What you need to do ▸ Start at the line in the entries below that contains "yllätyksen, isä on testamentannut koko", stop at the line that contains "omaisuuden Raymondille, jonka", and output exactly the lines in that span, both ends included.

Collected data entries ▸
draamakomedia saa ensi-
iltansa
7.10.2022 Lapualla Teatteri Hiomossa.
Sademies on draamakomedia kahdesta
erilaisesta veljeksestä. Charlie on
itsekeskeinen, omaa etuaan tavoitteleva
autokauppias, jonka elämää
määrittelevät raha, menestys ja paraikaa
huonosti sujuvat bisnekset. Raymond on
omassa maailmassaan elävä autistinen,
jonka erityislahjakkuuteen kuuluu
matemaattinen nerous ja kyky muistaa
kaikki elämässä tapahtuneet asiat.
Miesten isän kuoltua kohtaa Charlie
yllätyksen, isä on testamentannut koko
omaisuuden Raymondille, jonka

==

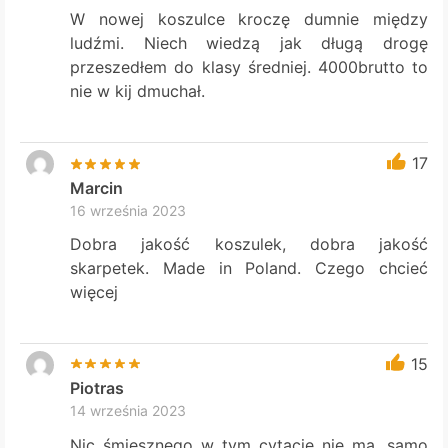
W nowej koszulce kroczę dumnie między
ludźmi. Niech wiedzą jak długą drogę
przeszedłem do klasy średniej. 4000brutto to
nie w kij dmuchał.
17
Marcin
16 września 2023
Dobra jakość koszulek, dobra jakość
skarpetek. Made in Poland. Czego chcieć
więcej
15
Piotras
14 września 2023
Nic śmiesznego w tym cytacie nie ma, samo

Answer space ▸
yllätyksen, isä on testamentannut koko
omaisuuden Raymondille, jonka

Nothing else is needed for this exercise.